## WORK REQUIRED
For this exercise, write out each entry below exactly, omitting the images.

[Collected data entries]
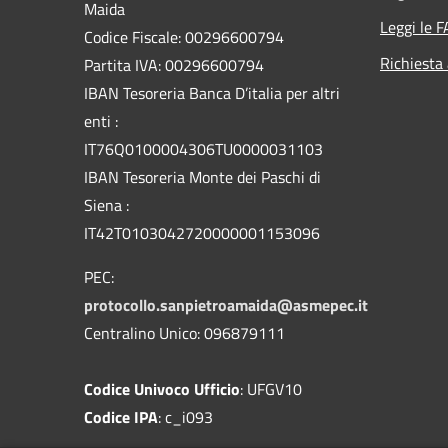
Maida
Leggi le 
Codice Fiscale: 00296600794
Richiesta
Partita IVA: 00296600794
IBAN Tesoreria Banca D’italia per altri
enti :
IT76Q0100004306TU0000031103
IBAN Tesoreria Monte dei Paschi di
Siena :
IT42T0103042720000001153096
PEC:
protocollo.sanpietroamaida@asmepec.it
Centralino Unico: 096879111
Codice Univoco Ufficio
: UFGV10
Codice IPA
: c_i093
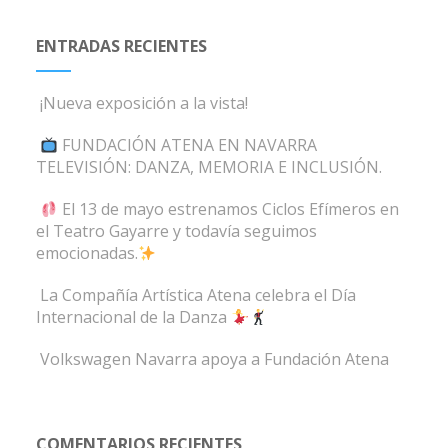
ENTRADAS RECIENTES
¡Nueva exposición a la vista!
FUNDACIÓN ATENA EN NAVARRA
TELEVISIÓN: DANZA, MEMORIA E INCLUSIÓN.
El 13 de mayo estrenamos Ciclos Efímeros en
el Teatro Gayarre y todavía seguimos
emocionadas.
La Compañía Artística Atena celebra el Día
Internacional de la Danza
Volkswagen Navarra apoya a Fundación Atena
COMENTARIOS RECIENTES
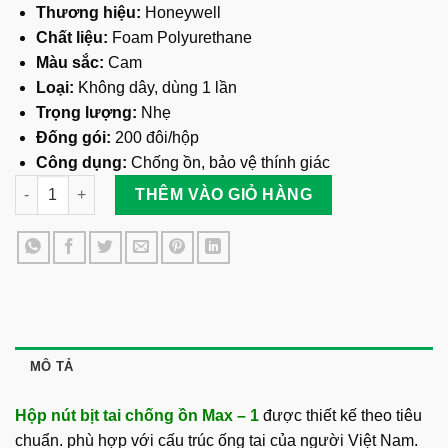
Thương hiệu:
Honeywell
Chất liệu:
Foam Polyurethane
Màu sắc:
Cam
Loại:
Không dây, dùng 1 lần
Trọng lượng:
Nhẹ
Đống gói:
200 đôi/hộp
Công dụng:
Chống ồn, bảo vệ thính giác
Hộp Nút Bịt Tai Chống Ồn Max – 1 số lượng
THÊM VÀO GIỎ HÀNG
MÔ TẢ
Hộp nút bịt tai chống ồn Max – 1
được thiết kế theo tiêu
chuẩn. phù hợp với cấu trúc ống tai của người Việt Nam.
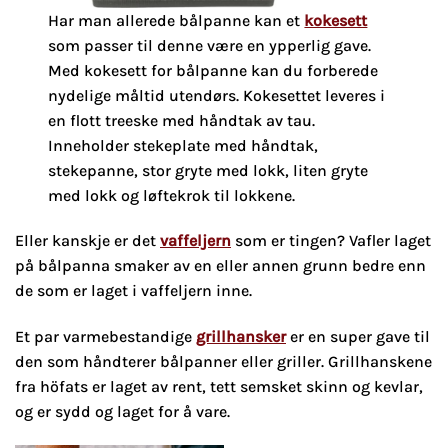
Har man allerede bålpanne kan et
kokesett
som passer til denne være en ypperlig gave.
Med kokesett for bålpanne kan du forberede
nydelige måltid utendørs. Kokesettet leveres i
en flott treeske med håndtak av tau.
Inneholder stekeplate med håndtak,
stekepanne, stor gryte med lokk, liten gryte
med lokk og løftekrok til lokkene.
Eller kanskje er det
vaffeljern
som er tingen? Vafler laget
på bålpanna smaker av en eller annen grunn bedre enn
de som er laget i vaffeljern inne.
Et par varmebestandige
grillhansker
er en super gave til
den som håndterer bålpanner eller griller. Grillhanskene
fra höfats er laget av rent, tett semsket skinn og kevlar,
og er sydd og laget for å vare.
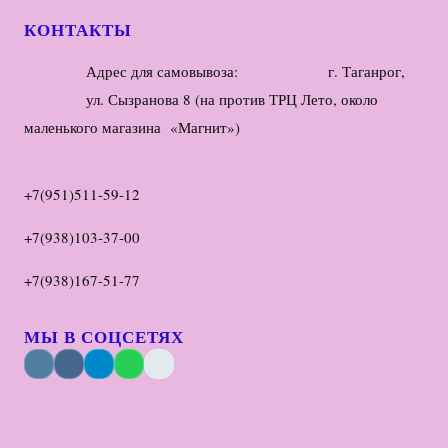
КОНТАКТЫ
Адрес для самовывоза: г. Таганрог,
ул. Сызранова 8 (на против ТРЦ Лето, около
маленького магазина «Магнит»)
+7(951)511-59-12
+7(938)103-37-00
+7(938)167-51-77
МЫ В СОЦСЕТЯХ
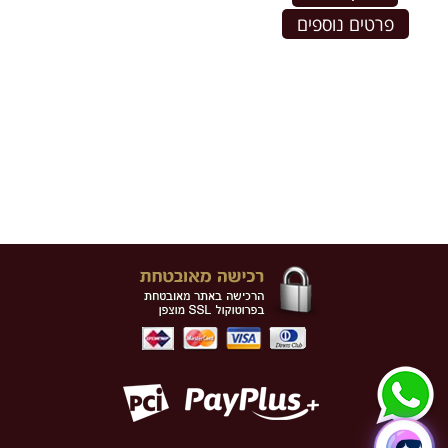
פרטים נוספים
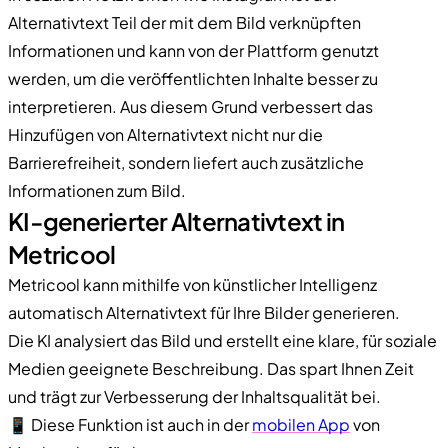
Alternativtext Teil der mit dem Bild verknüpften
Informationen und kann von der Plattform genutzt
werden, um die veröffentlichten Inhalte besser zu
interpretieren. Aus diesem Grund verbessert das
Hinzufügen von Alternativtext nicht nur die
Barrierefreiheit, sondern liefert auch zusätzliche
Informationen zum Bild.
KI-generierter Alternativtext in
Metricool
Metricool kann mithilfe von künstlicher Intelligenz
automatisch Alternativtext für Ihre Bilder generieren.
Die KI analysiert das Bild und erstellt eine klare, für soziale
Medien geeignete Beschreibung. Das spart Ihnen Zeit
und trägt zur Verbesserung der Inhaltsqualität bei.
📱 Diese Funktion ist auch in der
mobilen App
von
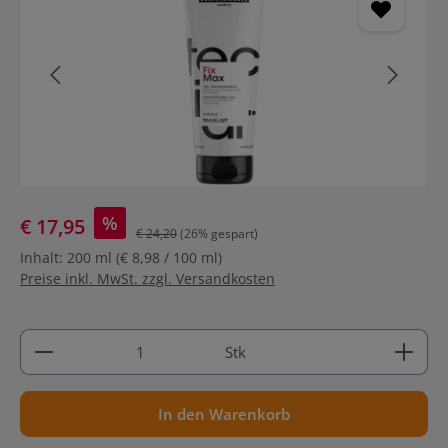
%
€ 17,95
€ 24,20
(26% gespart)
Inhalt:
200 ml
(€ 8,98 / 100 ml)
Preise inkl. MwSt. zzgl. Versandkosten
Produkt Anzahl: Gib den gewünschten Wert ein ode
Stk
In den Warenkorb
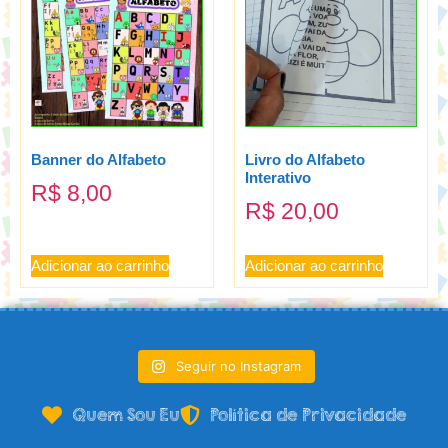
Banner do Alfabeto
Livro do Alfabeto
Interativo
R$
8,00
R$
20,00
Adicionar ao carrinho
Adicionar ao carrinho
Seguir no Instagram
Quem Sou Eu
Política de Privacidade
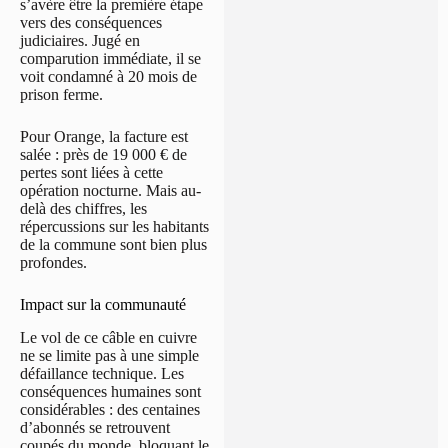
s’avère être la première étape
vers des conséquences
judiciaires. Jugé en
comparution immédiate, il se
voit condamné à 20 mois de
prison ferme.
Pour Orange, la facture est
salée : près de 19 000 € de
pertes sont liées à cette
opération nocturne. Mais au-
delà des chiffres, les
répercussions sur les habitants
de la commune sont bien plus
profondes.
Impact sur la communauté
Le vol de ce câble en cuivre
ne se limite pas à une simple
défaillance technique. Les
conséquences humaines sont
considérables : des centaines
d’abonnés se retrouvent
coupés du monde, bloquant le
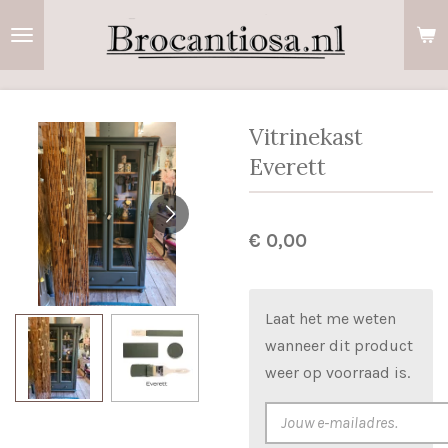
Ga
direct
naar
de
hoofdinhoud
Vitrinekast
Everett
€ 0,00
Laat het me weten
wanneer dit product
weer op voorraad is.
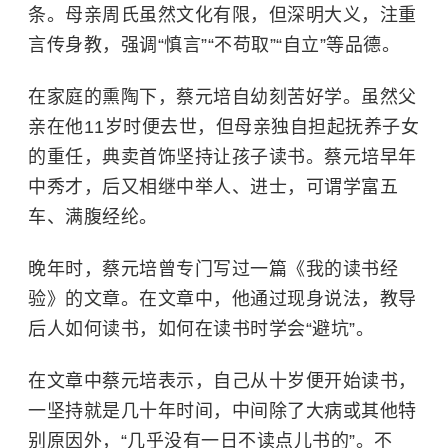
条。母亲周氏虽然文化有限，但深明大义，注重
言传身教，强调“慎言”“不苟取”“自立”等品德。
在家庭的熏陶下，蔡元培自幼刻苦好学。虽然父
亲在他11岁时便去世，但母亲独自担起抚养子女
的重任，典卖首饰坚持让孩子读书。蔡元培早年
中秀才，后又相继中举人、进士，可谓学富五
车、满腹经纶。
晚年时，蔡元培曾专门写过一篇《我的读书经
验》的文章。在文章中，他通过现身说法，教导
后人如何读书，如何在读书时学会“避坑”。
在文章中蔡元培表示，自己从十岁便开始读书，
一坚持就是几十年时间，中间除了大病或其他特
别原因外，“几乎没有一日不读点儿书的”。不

## RESPONSE AREA
Maida
Leggi le 
Codice Fiscale: 00296600794
Richiesta
Partita IVA: 00296600794
IBAN Tesoreria Banca D’italia per altri
enti :
IT76Q0100004306TU0000031103
IBAN Tesoreria Monte dei Paschi di
Siena :
IT42T0103042720000001153096
PEC:
protocollo.sanpietroamaida@asmepec.it
Centralino Unico: 096879111
Codice Univoco Ufficio
: UFGV10
Codice IPA
: c_i093
ENTRADAS RECIENTES
¡Nueva exposición a la vista!
FUNDACIÓN ATENA EN NAVARRA
TELEVISIÓN: DANZA, MEMORIA E INCLUSIÓN.
El 13 de mayo estrenamos Ciclos Efímeros en
el Teatro Gayarre y todavía seguimos
emocionadas.
La Compañía Artística Atena celebra el Día
Internacional de la Danza
Volkswagen Navarra apoya a Fundación Atena
COMENTARIOS RECIENTES
Thương hiệu:
Honeywell
Chất liệu:
Foam Polyurethane
Màu sắc:
Cam
Loại:
Không dây, dùng 1 lần
Trọng lượng:
Nhẹ
Đống gói:
200 đôi/hộp
Công dụng:
Chống ồn, bảo vệ thính giác
Hộp Nút Bịt Tai Chống Ồn Max – 1 số lượng
THÊM VÀO GIỎ HÀNG
MÔ TẢ
Hộp nút bịt tai chống ồn Max – 1
được thiết kế theo tiêu
chuẩn. phù hợp với cấu trúc ống tai của người Việt Nam.
Har man allerede bålpanne kan et
kokesett
som passer til denne være en ypperlig gave.
Med kokesett for bålpanne kan du forberede
nydelige måltid utendørs. Kokesettet leveres i
en flott treeske med håndtak av tau.
Inneholder stekeplate med håndtak,
stekepanne, stor gryte med lokk, liten gryte
med lokk og løftekrok til lokkene.
Eller kanskje er det
vaffeljern
som er tingen? Vafler laget
på bålpanna smaker av en eller annen grunn bedre enn
de som er laget i vaffeljern inne.
Et par varmebestandige
grillhansker
er en super gave til
den som håndterer bålpanner eller griller. Grillhanskene
fra höfats er laget av rent, tett semsket skinn og kevlar,
og er sydd og laget for å vare.
КОНТАКТЫ
Адрес для самовывоза: г. Таганрог,
ул. Сызранова 8 (на против ТРЦ Лето, около
маленького магазина «Магнит»)
+7(951)511-59-12
+7(938)103-37-00
+7(938)167-51-77
МЫ В СОЦСЕТЯХ
פרטים נוספים
Alternativtext Teil der mit dem Bild verknüpften
Informationen und kann von der Plattform genutzt
werden, um die veröffentlichten Inhalte besser zu
interpretieren. Aus diesem Grund verbessert das
Hinzufügen von Alternativtext nicht nur die
Barrierefreiheit, sondern liefert auch zusätzliche
Informationen zum Bild.
KI-generierter Alternativtext in
Metricool
Metricool kann mithilfe von künstlicher Intelligenz
automatisch Alternativtext für Ihre Bilder generieren.
Die KI analysiert das Bild und erstellt eine klare, für soziale
Medien geeignete Beschreibung. Das spart Ihnen Zeit
und trägt zur Verbesserung der Inhaltsqualität bei.
📱 Diese Funktion ist auch in der
mobilen App
von
%
€ 17,95
€ 24,20
(26% gespart)
Inhalt:
200 ml
(€ 8,98 / 100 ml)
Preise inkl. MwSt. zzgl. Versandkosten
Produkt Anzahl: Gib den gewünschten Wert ein ode
Stk
In den Warenkorb
Banner do Alfabeto
Livro do Alfabeto
Interativo
R$
8,00
R$
20,00
Adicionar ao carrinho
Adicionar ao carrinho
Seguir no Instagram
Quem Sou Eu
Política de Privacidade
s’avère être la première étape
vers des conséquences
judiciaires. Jugé en
comparution immédiate, il se
voit condamné à 20 mois de
prison ferme.
Pour Orange, la facture est
salée : près de 19 000 € de
pertes sont liées à cette
opération nocturne. Mais au-
delà des chiffres, les
répercussions sur les habitants
de la commune sont bien plus
profondes.
Impact sur la communauté
Le vol de ce câble en cuivre
ne se limite pas à une simple
défaillance technique. Les
conséquences humaines sont
considérables : des centaines
d’abonnés se retrouvent
coupés du monde, bloquant le
Ga
direct
naar
de
hoofdinhoud
Vitrinekast
Everett
€ 0,00
Laat het me weten
wanneer dit product
weer op voorraad is.
条。母亲周氏虽然文化有限，但深明大义，注重
言传身教，强调“慎言”“不苟取”“自立”等品德。
在家庭的熏陶下，蔡元培自幼刻苦好学。虽然父
亲在他11岁时便去世，但母亲独自担起抚养子女
的重任，典卖首饰坚持让孩子读书。蔡元培早年
中秀才，后又相继中举人、进士，可谓学富五
车、满腹经纶。
晚年时，蔡元培曾专门写过一篇《我的读书经
验》的文章。在文章中，他通过现身说法，教导
后人如何读书，如何在读书时学会“避坑”。
在文章中蔡元培表示，自己从十岁便开始读书，
一坚持就是几十年时间，中间除了大病或其他特
别原因外，“几乎没有一日不读点儿书的”。不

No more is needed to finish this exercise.